And somewhere along the way – somewhere between The Last Samurai, Troy, Alexander and every other big battle sequence movie, the war film morphed into a war-for-glory film. The war movies of our time are the equivalent of 1940s newsreels singing the glorious praises of our boys at the front, holding back those godless hordes.

They whoop triumphantly at the bravery, the taste of battle, the glorious spilling of blood, the death before dishonour, no defeat, no surrender, God, country, family, pick your cliché. Instead of war movies being about a distant, dispassionate ruler sending you to die in insurgent car bombs to maintain oil oligopolies, they're about standing shoulder to shoulder with your unit, your impending slaughter something to be welcomed.

Nowhere is this more apparent than the newest war movie out of the gate, Zack Snyder's 300. The tagline says it all – Prepare For Glory. King Leonidas (Gerald Butler) leads 300 of his men into battle to hold back the 300,000-strong Persian army. It's hopeless. It's a lost cause. They can't possibly win. They're all going to die.

But dying far from home in a mission that's gone beyond pointless is the whole point. The glory is the point. Leonidas has been groomed to fight all his life, to the extent he's too hard to even kiss his beautiful wife goodbye, the prospect of dying in battle the highest honour.

Remind you of anything? Any particular hopeless cause in the world right now, where young men and women are taken from home and sent across the world to die to no real purpose except because retreat is worse than death? The Spartans of Thermopylae stayed the course as well.

Zack Snyder wasn't at the meetings with Karl Rove. In late 2001 he was just another TV ad director.
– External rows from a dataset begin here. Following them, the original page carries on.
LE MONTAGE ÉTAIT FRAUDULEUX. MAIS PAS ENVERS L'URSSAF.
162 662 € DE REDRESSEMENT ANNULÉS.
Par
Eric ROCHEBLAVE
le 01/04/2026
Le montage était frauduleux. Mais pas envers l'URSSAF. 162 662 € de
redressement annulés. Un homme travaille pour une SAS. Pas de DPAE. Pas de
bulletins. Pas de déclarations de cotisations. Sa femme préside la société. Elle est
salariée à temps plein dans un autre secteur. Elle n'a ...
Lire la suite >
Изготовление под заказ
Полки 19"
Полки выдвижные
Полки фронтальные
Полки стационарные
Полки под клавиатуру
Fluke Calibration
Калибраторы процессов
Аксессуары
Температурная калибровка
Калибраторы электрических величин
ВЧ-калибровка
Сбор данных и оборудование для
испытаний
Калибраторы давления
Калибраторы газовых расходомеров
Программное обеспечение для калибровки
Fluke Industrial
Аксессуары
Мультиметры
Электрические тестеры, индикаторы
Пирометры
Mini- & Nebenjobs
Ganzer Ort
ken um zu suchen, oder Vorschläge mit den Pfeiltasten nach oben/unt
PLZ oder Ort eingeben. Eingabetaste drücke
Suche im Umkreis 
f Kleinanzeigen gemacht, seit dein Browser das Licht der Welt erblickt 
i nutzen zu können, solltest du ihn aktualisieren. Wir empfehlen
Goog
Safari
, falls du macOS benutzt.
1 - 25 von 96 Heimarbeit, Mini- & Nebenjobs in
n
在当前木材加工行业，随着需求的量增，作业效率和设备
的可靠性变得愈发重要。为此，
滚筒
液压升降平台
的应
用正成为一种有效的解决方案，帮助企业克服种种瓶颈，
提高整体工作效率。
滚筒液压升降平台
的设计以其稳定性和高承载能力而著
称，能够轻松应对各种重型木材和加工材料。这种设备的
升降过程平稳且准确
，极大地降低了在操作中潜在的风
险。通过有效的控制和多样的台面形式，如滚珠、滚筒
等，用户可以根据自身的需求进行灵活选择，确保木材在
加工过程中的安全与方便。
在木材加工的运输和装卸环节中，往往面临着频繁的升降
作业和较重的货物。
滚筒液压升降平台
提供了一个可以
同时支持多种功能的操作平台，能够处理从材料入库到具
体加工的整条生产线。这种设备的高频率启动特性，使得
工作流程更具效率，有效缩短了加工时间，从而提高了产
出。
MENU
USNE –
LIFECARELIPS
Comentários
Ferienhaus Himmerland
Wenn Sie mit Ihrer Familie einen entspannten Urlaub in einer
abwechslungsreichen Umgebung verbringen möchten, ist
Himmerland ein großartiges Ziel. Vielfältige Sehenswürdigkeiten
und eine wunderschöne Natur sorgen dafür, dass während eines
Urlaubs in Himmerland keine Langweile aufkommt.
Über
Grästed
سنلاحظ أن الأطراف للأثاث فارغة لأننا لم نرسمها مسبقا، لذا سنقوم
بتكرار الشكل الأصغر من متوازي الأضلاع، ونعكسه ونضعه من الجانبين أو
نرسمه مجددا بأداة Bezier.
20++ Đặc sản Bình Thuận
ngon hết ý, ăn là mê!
So who enlisted him to promote the uniquely American story of fighting on long after everyone else can see how hopeless the situation is?
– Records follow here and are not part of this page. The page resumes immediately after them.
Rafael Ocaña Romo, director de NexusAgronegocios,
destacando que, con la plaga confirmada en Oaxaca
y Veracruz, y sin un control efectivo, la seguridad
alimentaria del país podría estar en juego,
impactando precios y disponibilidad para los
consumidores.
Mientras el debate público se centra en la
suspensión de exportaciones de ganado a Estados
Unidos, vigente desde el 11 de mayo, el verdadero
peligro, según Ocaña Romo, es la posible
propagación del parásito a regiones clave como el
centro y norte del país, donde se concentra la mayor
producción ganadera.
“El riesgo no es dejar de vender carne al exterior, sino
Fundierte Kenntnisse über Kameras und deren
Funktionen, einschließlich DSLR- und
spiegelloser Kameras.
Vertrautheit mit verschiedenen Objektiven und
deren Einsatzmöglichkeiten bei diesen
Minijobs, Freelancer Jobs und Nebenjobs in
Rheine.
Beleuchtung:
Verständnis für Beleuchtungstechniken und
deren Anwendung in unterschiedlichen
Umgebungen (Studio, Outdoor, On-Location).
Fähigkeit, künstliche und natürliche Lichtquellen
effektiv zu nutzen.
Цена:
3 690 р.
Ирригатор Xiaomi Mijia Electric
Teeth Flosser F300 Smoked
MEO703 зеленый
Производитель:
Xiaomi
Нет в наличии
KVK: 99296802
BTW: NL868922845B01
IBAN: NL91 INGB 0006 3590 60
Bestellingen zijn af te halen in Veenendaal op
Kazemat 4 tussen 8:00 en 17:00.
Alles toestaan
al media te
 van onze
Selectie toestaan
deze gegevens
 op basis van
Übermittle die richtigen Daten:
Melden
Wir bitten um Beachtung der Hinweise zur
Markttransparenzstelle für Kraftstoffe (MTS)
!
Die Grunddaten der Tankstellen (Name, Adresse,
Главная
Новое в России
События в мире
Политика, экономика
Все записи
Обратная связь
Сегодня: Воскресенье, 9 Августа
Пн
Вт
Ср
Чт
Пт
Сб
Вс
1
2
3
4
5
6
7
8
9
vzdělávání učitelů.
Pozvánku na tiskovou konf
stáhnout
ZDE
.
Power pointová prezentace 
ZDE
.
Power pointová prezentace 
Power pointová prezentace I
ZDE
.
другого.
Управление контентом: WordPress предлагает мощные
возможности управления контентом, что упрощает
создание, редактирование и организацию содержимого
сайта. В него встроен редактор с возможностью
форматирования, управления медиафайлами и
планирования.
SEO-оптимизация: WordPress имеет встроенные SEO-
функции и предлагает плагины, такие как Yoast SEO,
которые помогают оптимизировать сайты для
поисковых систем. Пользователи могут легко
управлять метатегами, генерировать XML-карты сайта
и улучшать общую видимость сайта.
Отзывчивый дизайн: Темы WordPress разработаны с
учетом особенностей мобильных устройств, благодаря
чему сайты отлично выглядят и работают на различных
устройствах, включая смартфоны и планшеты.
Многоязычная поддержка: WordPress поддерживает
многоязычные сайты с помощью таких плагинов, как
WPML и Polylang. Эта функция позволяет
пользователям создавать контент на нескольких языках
The cultural pendulum has never swung further to the right than it is right now. A few mavericks like George Clooney are trying to warn us about the dangers of signing our rights over in exchange for feeling safe, but even Oliver Stone's gone soft – he used his 9/11 movie World Trade Center to tell another generic working-man-as-hero tale instead of attacking America's War On Terror hypocrisy like everyone thought he would.
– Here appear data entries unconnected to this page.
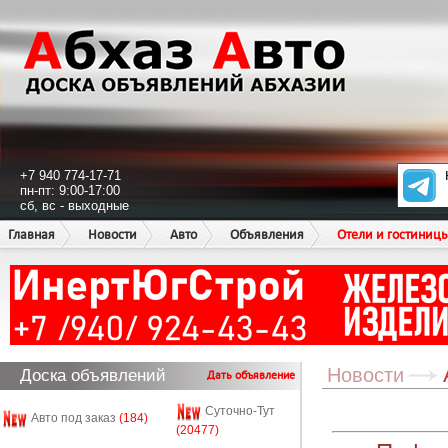
+7 940 774-17-71
пн-пт: 9:00-17:00
сб, вс - выходные
Главная
Новости
Авто
Объявления
Отели и гостиниц
Новости
Доска объявлений
Дать объявление
Суточно-Тут
Авто под заказ
(184)
(20477)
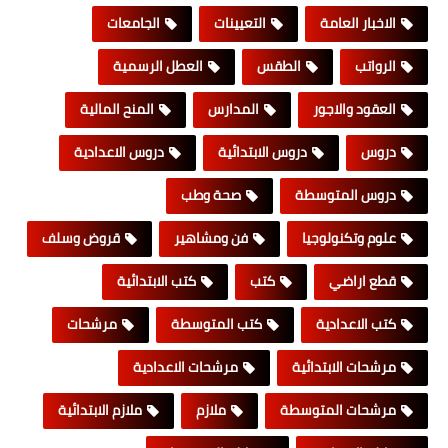
الاخبار العامة
التعيينات
الجامعات
الرواتب
الطقس
العطل الرسمية
العقود والاجور
المدارس
المنح المالية
دروس
دروس الابتدائية
دروس الاعدادية
دروس المتوسطة
صحة وطب
علوم وتكنولوجيا
فن ومشاهير
قروض وسلف
قطع اراضي
كتب
كتب الابتدائية
كتب الاعدادية
كتب المتوسطة
مرشحات
مرشحات الابتدائية
مرشحات الاعدادية
مرشحات المتوسطة
ملازم
ملازم الابتدائية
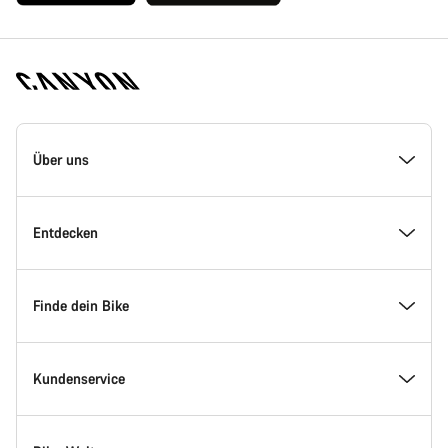
Canyon
Homepage
Über uns
Fußzeile
Inside Canyon
Entdecken
Innovation bei Canyon
Events
Finde dein Bike
Canyon Factory Racing
Canyon Standorte finden
Modellfinder
Kundenservice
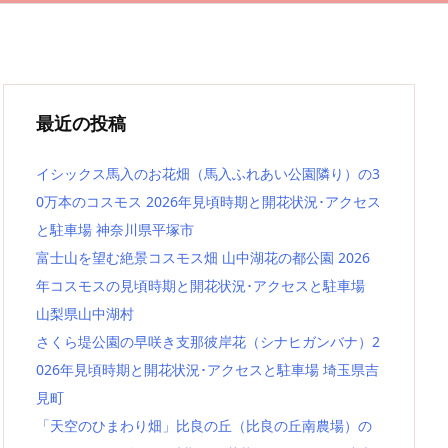
最近の投稿
イシックス馬入のお花畑（馬入ふれあい公園隣り）の3
0万本のコスモス 2026年見頃時期と開花状況･アクセス
と駐車場 神奈川県平塚市
富士山を望む絶景コスモス畑 山中湖花の都公園 2026
年コスモスの見頃時期と開花状況･アクセスと駐車場
山梨県山中湖村
さくら堤公園の早咲き支那彼岸花（シナヒガンバナ）2
026年見頃時期と開花状況･アクセスと駐車場 埼玉県吉
見町
「天空のひまわり畑」比良の丘（比良の丘南農場）の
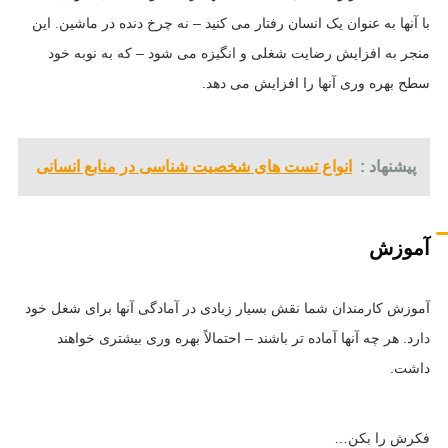
با آنها به عنوان یک انسان رفتار می کنید – نه چرخ دنده در ماشین. این
منجر به افزایش رضایت شغلی و انگیزه می شود – که به نوبه خود
سطح بهره وری آنها را افزایش می دهد.
پیشنهاد :
انواع تست های شخصیت شناسی در منابع انسانی
آموزش
آموزش کارمندان شما نقش بسیار زیادی در آمادگی آنها برای شغل خود
دارد. هر چه آنها آماده تر باشند – احتمالاً بهره وری بیشتری خواهند
داشت.
فکرش را بکن…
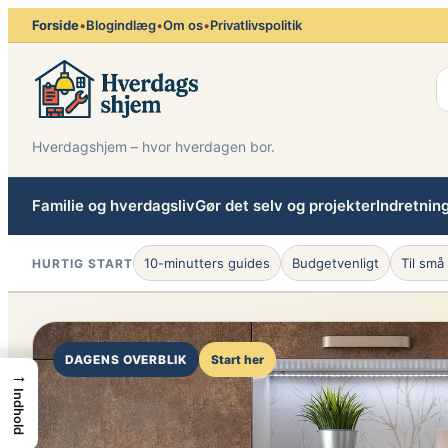
Spring
Forside
•
Blogindlæg
•
Om os
•
Privatlivspolitik
til
indhold
Hverdagshjem – hvor hverdagen bor.
Familie og hverdagsliv
Gør det selv og projekter
Indretnin
10-minutters guides
Budgetvenligt
Til små
HURTIG START
DAGENS OVERBLIK
Start her
→
Indhold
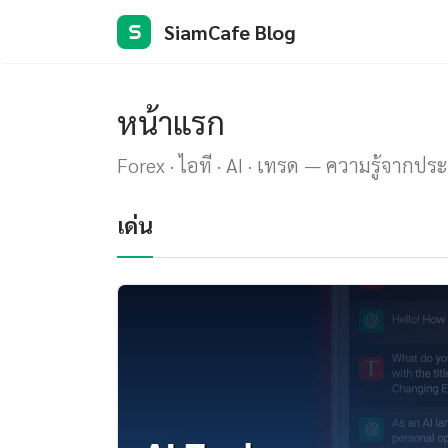
SiamCafe Blog
S
หน้าแรก
Forex · ไอที · AI · เทรด — ความรู้จากปร
เด่น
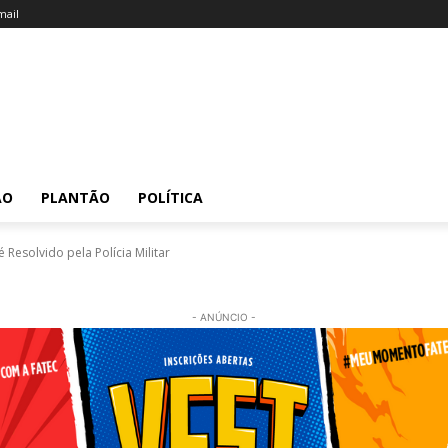
ail
ÃO
PLANTÃO
POLÍTICA
Resolvido pela Polícia Militar
- ANÚNCIO -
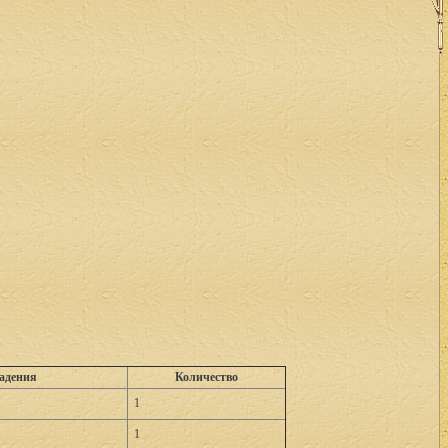
адения
Количество
1
1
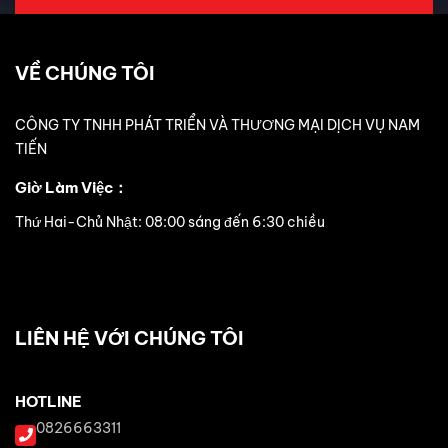
VỀ CHÚNG TÔI
CÔNG TY TNHH PHÁT TRIỂN VÀ THƯƠNG MẠI DỊCH VỤ NAM
TIẾN
Giờ Làm Việc：
Thứ Hai-Chủ Nhật: 08:00 sáng đến 6:30 chiều
LIÊN HỆ VỚI CHÚNG TÔI
HOTLINE
0826663311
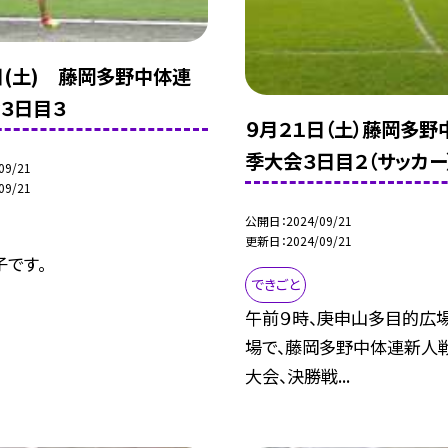
日(土) 藤岡多野中体連
３日目３
９月２１日（土）藤岡多野
季大会３日目２（サッカー
09/21
09/21
公開日
2024/09/21
更新日
2024/09/21
子です。
できごと
午前９時、庚申山多目的広
場で、藤岡多野中体連新人
大会、決勝戦...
In years to come when we're back to telling stories about soft people and nice things, we'll realise we spent the first decade of the 21st century in the thrall of a new crop of Rambo -inspired politicians, where military adventurism is laced with slightly hysterical dollops of 'die for glory' sentiment.

So until then, do 800 press-ups, oil down your pectorals, grit your teeth and roar as loud as you can; 'tonight... we dine... in hell!!